Note that this only works with things you've added, not the ones preloaded by TiVo. Also, if you have multiple apps from the same source, and you clear one, the others will go away at the same time. ("Add an App" really means "Add a source of Apps", since it can result in an arbitrary number of icons being added. Its name under the SDUI, "Manually add a *server*", was more accurate.)


----------



## TBoyd (Apr 9, 2000)

Thanks for the quick reply, wmcbrine. 

Unfortunately CLEAR doesn't work.
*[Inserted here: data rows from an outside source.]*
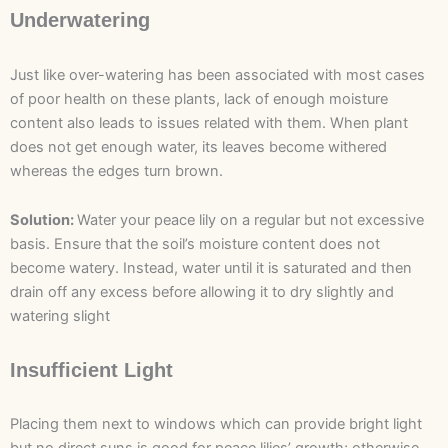
Underwatering
Just like over-watering has been associated with most cases
of poor health on these plants, lack of enough moisture
content also leads to issues related with them. When plant
does not get enough water, its leaves become withered
whereas the edges turn brown.
Solution:
Water your peace lily on a regular but not excessive
basis. Ensure that the soil’s moisture content does not
become watery. Instead, water until it is saturated and then
drain off any excess before allowing it to dry slightly and
watering slight
Insufficient Light
Placing them next to windows which can provide bright light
I wonder if that's because I enabled these apps on a much older Tivo and there is something that got locked in over various OS updates and HW upgrades. 

I think I'll roll the dice and do 'Disable Home Network Apps' and see if they go after I re-enable it. 

Thanks anyway. 

T


----------



## wmcbrine (Aug 2, 2003)

TBoyd said:


> Unfortunately CLEAR doesn't work. I wonder if that's because I enabled these apps on a much older Tivo and there is something that got locked in over various OS updates and HW upgrades.
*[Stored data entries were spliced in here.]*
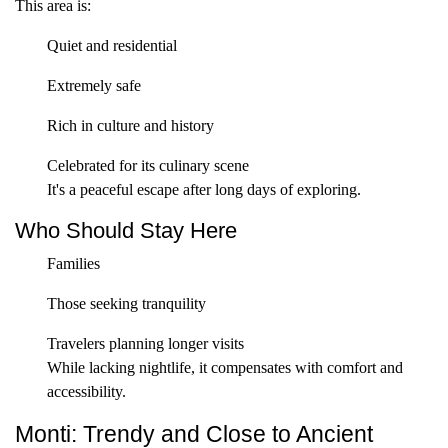
This area is:
Quiet and residential
Extremely safe
Rich in culture and history
Celebrated for its culinary scene
It's a peaceful escape after long days of exploring.
Who Should Stay Here
Families
Those seeking tranquility
Travelers planning longer visits
While lacking nightlife, it compensates with comfort and
accessibility.
Monti: Trendy and Close to Ancient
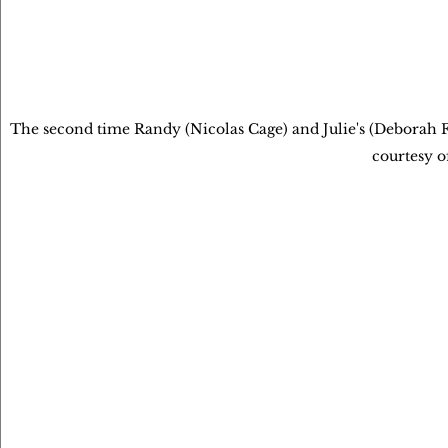
The second time Randy (Nicolas Cage) and Julie's (Deborah Fo
courtesy o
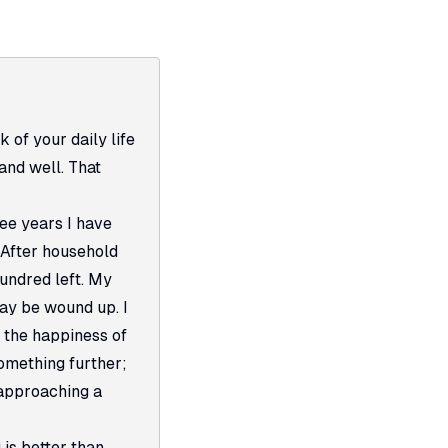
k of your daily life
and well. That
ree years I have
 After household
hundred left. My
may be wound up. I
 the happiness of
omething further;
 approaching a
is better than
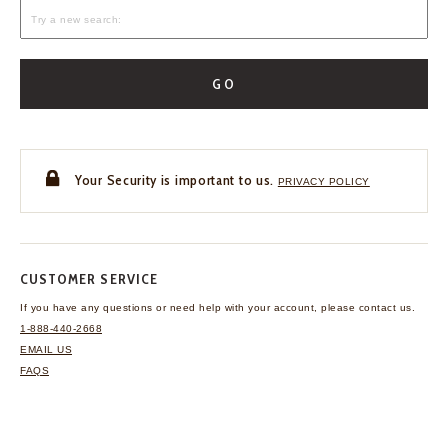
GO
Your Security is important to us.
PRIVACY POLICY
CUSTOMER SERVICE
If you have any questions
or need help with your
account, please contact us.
1-888-440-2668
EMAIL US
FAQS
No, it doesn't work like that.

If "Clear" doesn't work, they're almost certainly apps that were put there by TiVo Inc.


----------



## TBoyd (Apr 9, 2000)

I suppose that is possible, but I thought I installed these three from apps.tv years ago. 
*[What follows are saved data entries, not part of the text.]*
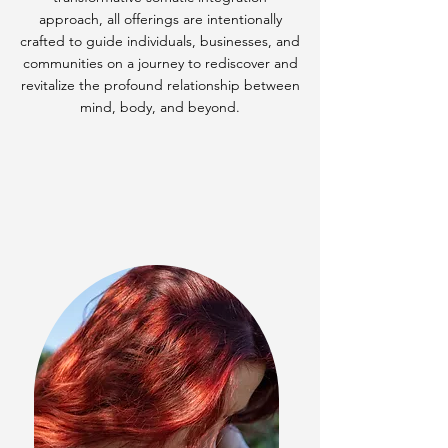
approach, all offerings are intentionally
crafted to guide individuals, businesses, and
communities on a journey to rediscover and
revitalize the profound relationship between
mind, body, and beyond.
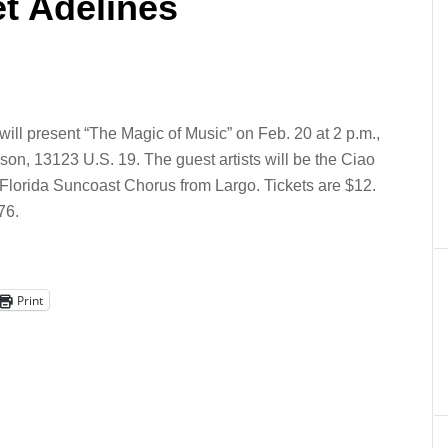
t Adelines
ll present “The Magic of Music” on Feb. 20 at 2 p.m.,
son, 13123 U.S. 19. The guest artists will be the Ciao
 Florida Suncoast Chorus from Largo. Tickets are $12.
76.
Print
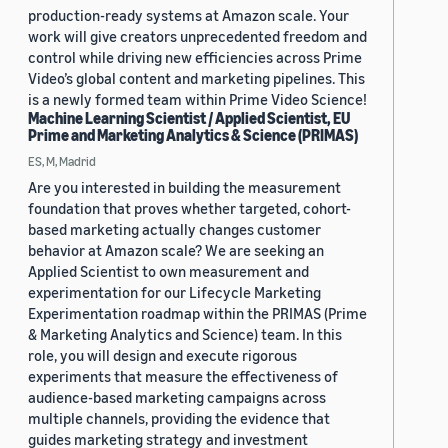
production-ready systems at Amazon scale. Your
work will give creators unprecedented freedom and
control while driving new efficiencies across Prime
Video’s global content and marketing pipelines. This
is a newly formed team within Prime Video Science!
Machine Learning Scientist / Applied Scientist, EU
Prime and Marketing Analytics & Science (PRIMAS)
ES, M, Madrid
Are you interested in building the measurement
foundation that proves whether targeted, cohort-
based marketing actually changes customer
behavior at Amazon scale? We are seeking an
Applied Scientist to own measurement and
experimentation for our Lifecycle Marketing
Experimentation roadmap within the PRIMAS (Prime
& Marketing Analytics and Science) team. In this
role, you will design and execute rigorous
experiments that measure the effectiveness of
audience-based marketing campaigns across
multiple channels, providing the evidence that
guides marketing strategy and investment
I did play around with one or two others which I did delete but I thought I installed 'SameGame', 'Skull & Bones' and 'Wordsmith' myself. Am I having a senior moment? 

T


----------



## moyekj (Jan 24, 2006)

TBoyd said:


> I did play around with one or two others which I did delete but I thought I installed 'SameGame', 'Skull & Bones' and 'Wordsmith' myself. Am I having a senior moment?


 Those are for everyone.


----------



## wmcbrine (Aug 2, 2003)

I think this might be a good time to explain exactly how this menu works. A lot of people think of the apps as being installed on the machine, or even coming along with a software update. This is not the case. What's really stored is just a list of IP addresses (and there's some caching, but let's not go into that). When you open the menu, the TiVo requests a list of apps from each IP, and retrieves their icons. This is still all that's on the TiVo -- a list of names, addresses, and icons. When you select an app, the TiVo again makes a connection to a remote server, and... doesn't load the app. No, what happens _now_ is that the connection is held open; the TiVo sends event messages (key presses, etc.) to the remote server, and receives commands from it (draw this text, this image, play this sound, etc.). That's what an HME app is. (HTML and Flash apps are a bit different.)


----------



## davidblackledge (Sep 9, 2008)

gee... I wonder if there are any more servers out there since apps.tv was shut down. 
Maybe a way to play games like Othello or Solitaire. 
Perhaps a service to get the weather or Facebook or even some new video streaming or music sources. 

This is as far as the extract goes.